The Seven Faith Tribes:
Who They Are, What They Believe and Why They Matter
.
George Barna.

Hardback: Barna Books, 2009.
Buy now: [ ChristianBook.com ]

Those of you who have listened to William Cavanaugh’s insightful telling of the story of the recent financial collapse will find a similar story told in more detail in Les Leopold’s The Looting of America: How Wall Street’s Game of Fantasy Finance Destroyed Our Jobs, Pensions and Prosperity and What We Can Do About It.  Leopold deftly weaves the tale of how corporate financiers created products such as Collateralized Debt Obligations (CDO’s) and Credit Default Swaps (CDS’s) to artificially generate profit for themselves and set the nation’s (and the world’s) economy on a crash-course.  Leopold’s critique of the financial system here is excellent, but he is repeatedly unwilling to critique the widespread greed and unsustainable expectations for profit held by investing individuals and organizations.  He concludes the book with two chapters of “proposals Wall Street won’t like,” which are rooted in a much more sensible economics and leave the reader with much to ponder.

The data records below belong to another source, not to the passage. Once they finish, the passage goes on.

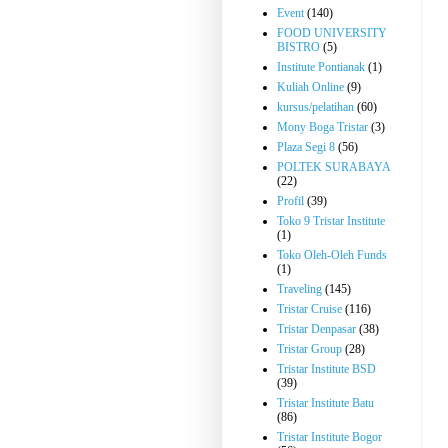
Event
(140)
FOOD UNIVERSITY
BISTRO
(5)
Institute Pontianak
(1)
Kuliah Online
(9)
kursus/pelatihan
(60)
Mony Boga Tristar
(3)
Plaza Segi 8
(56)
POLTEK SURABAYA
(22)
Profil
(39)
Toko 9 Tristar Institute
(1)
Toko Oleh-Oleh Funds
(1)
Traveling
(145)
Tristar Cruise
(116)
Tristar Denpasar
(38)
Tristar Group
(28)
Tristar Institute BSD
(39)
Tristar Institute Batu
(86)
Tristar Institute Bogor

I found Larry Samuel’s new book Rich: The Rise and Fall of American Wealth Culture to be a disturbing complement to Leopold’s work.  Samuel traces the history of America’s über-rich class (which he notes is the “first mass-affluent class in history”) over the course of the twentieth century.  Samuel’s work is fascinating as a cultural history, but it also illuminates – albeit without much reflection – the ubiquitous American desire to enter into this elite class of the richest, a reality that Leopold seemingly wants to avoid discussing.  One of the most intriguing themes in Rich is Samuel’s exploration of how the wealthiest class reconciled their fortunes with Christian faith.  Essential to this justification was the concept of “stewardship,” and the story that Samuel narrates here resonates nicely with Kelly Johnson’s critiques of stewardship in her recent book Fear of Beggars (Eerdmans 2007).

And now for something completely different…

George Barna’s recent book The Seven Faith Tribes: Who They Are, What They Believe and Why They Matter tackles, in the typical demographic fashion on which we have come to expect from the Barna brand, a religious and political assessment of the broader American culture.  The book, premised on the question “What will it take to restore our country to greatness?” is lacking in serious reflection on – e.g., on questions like what is “greatness” and why should the United States aspire to it and at what cost?  The nationalism that undergirds Barna’s work might work well for selling books especially in a time of apparent national crisis, but it does little to nurture (and arguably is at odds with) the trans-national Kingdom of God that has been secured in the death and resurrection of Jesus and is now breaking into and transforming the world.